Tips for CP - Gaurang Tandon

Tips are separated by categories

Interactive problems

Checking interactive problems

There is already a script provided (by Google here). Usage instructions are inside the script. Of course, though, you would have to write the judge script too when using this, not just the solution.

To be fair, in general it is far easier for you to “be the judge yourself” and simulate the judging process, rather than writing out the judge from scratch. Most of the time you can find the mistake in your code that way.

Flushing methods

cout.flush() in C++
fflush(stdout) in C.

Compilation tricks

Fixing undefined behavior

Using this compilation command (note the flags): g++ -fsanitize=address -fsanitize=undefined -D_GLIBCXX_DEBUG file.cpp, you can catch out-of-bounds index accesses at runtime. So, you will get an error for them and they will not pass undetected.

For example, try catching the error in this code with and without the above compilation flags, and you’ll see the difference yourself :)

Precompiled header

To enable 2x faster compilation, setup a precompiled header in your bits directory. In Ubuntu, it is usually located at /usr/include/x86_64-linux-gnu/c++/7/bits. cd into it and simply compile the stdc++.h file (g++ stdc++.h). You should now have a stdc++.h.gch file. Enjoy! (more info)

Do not use O2 flag

Don’t use the -O2 flag for compilation by default. It takes more time to compile and it enables several optimizations, but it demolishes the print <local_variable> output that is otherwise available in GDB. Interestingly, codeforces.com already compiles the files with -O2 flag.

To enable O2 anyway, since you don’t get the command line for yourself, you can use pragma directives. The lines to stick at the top are:

#pragma comment(linker, "/stack:200000000")
#pragma GCC optimize ("Ofast")
#pragma GCC target ("sse,sse2,sse3,ssse3,sse4,popcnt,abm,mmx,avx,tune=native")

Read more compilation options on this page. How do the first and last line actually work?

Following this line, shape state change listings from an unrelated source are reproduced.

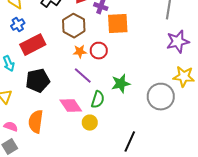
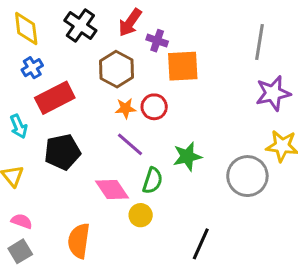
orange semicircle: (36, 122) -> (79, 241), moved

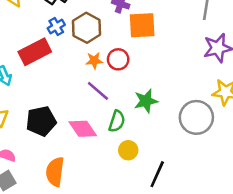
blue cross: (32, 68) -> (56, 27), moved
black pentagon: (62, 152) -> (41, 121), moved
yellow circle: (141, 215) -> (128, 150), moved

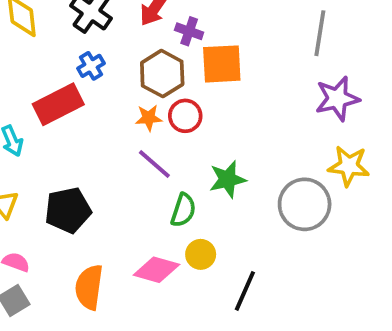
brown hexagon: (87, 28) -> (162, 74), moved
pink diamond: (83, 129) -> (156, 270), moved, turned -40

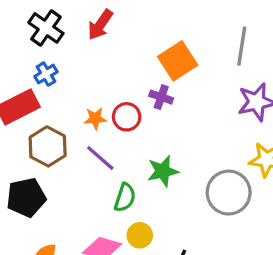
purple cross: (189, 31) -> (161, 97), moved
orange square: (222, 64) -> (178, 61), moved, turned -30
brown hexagon: (162, 74) -> (48, 146), moved

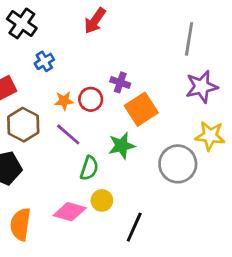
red arrow: (100, 25) -> (95, 21), moved
orange square: (178, 61) -> (141, 109), moved
blue cross: (46, 74) -> (44, 61), moved

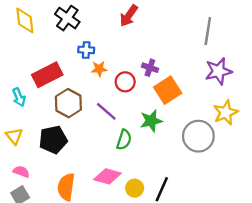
blue cross: (44, 61) -> (86, 50), turned 35
orange star: (64, 101) -> (99, 69), moved
yellow star: (210, 136) -> (226, 113), turned -30
yellow circle: (102, 200) -> (135, 188), moved

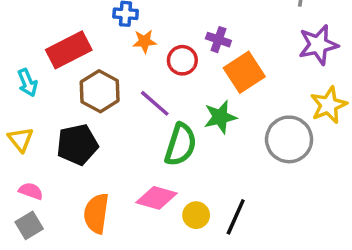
green semicircle: (124, 140) -> (181, 145), size x1.4

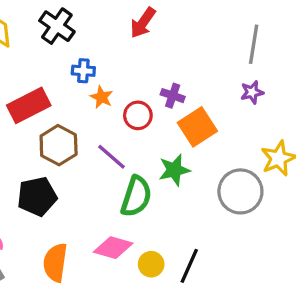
orange star: (144, 41) -> (102, 97), turned 30
purple star: (318, 45) -> (252, 92), moved, size x0.6

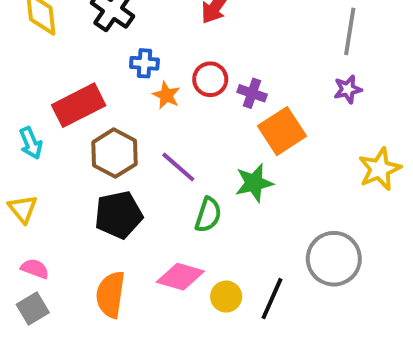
red circle: (138, 115) -> (210, 79), moved
gray circle: (240, 191) -> (334, 259), moved
black pentagon: (37, 196) -> (119, 215), moved
green semicircle: (136, 196) -> (208, 215), size x0.7

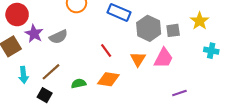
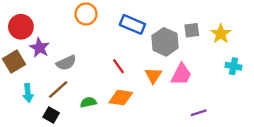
gray square: (173, 30) -> (192, 30), moved
gray semicircle: (58, 37) -> (66, 63), moved

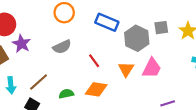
gray semicircle: (66, 63) -> (62, 47), moved

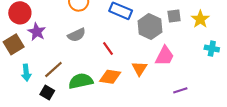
orange triangle: (126, 69) -> (139, 68), moved
green semicircle: (66, 94) -> (81, 81), size x1.6

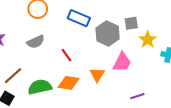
yellow star: (200, 19) -> (148, 40), moved

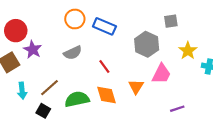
blue rectangle: (79, 18) -> (104, 26), moved
gray square: (131, 23) -> (171, 21), moved
orange diamond: (69, 83) -> (107, 95), turned 65

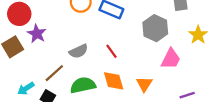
gray semicircle: (73, 53) -> (78, 51), moved
orange triangle: (136, 87) -> (144, 84), moved
cyan arrow: (22, 91) -> (26, 89), moved, turned 63

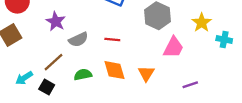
purple star: (37, 34) -> (56, 21), moved
red line: (111, 51) -> (112, 40), turned -48
green semicircle: (83, 85) -> (83, 75), size x0.7

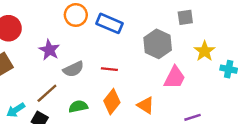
orange diamond: (115, 70) -> (112, 102), turned 55
orange triangle: (146, 73) -> (146, 105), turned -30

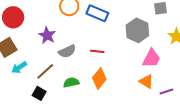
orange triangle: (146, 105) -> (146, 81), moved
cyan arrow: (16, 110) -> (19, 67), moved

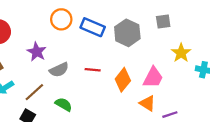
gray hexagon: (137, 30) -> (127, 33), moved
orange diamond: (99, 78) -> (123, 80), moved
green semicircle: (71, 82) -> (64, 104), turned 42

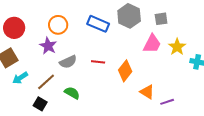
orange circle: (61, 19) -> (58, 25), moved
gray hexagon: (127, 33) -> (129, 16), moved
pink trapezoid: (153, 78) -> (152, 44), moved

Fixing Time Limit Exceeded

Using int throughout

In several questions where time limit is tight and you need to perform several modulo operations, using long long datatype can increase your time and memory taken by factor of 2. Most questions can be solved with int type in general. Here is one code for example, that efficiently mixes int and long long datatype.

Digit segment tree

Converting a digit segment tree into actual parts (int tree[len][dig_count]) reduces time taken significantly.

Query function of segment tree

Avoid returning more than a pair in query function of segment tree. Even sorting a vector of length 4 can result in tle! (tl code, ac)

`cerr`

Even a very innocent looking cerr can cause your code to TLE. Here is AC and TLE code. The only difference in TLE code is that I’m printing two integers to cerr. So, always remove all your cerr statements.

General coding

Use of auto-keyword

Instead of set<pair<int, pair<int, int>>>::iterator you can simply do auto it = s.begin(), similarly, instead of vector<int> row = grid[index] you can simply do auto row = grid[index]

Local setup code

To exclude some code from executing in online judge (C++), you can use this:

#ifndef ONLINE_JUDGE
//code that should not execute in ONLINE JUDGE
#else
//code that should execute in ONLINE JUDGE
#endif

Uninitialized values inside struct array

Note that values of arrays inside struct are not automatically initialized. So, (struct)->array[i] is null. Hence, need to manually iniitialize each index of an array property. Else you get run error, like here.

Nonsensical output/Unexpected runtime error

If you get a run error in a line where you shouldn’t, especially free() related errors, or you are seeing some nonsensical outputs, that means you have undefined behavior somewhere above in your file.

Compile with fsanitize debugging flags to find the problem. See the section on compilation.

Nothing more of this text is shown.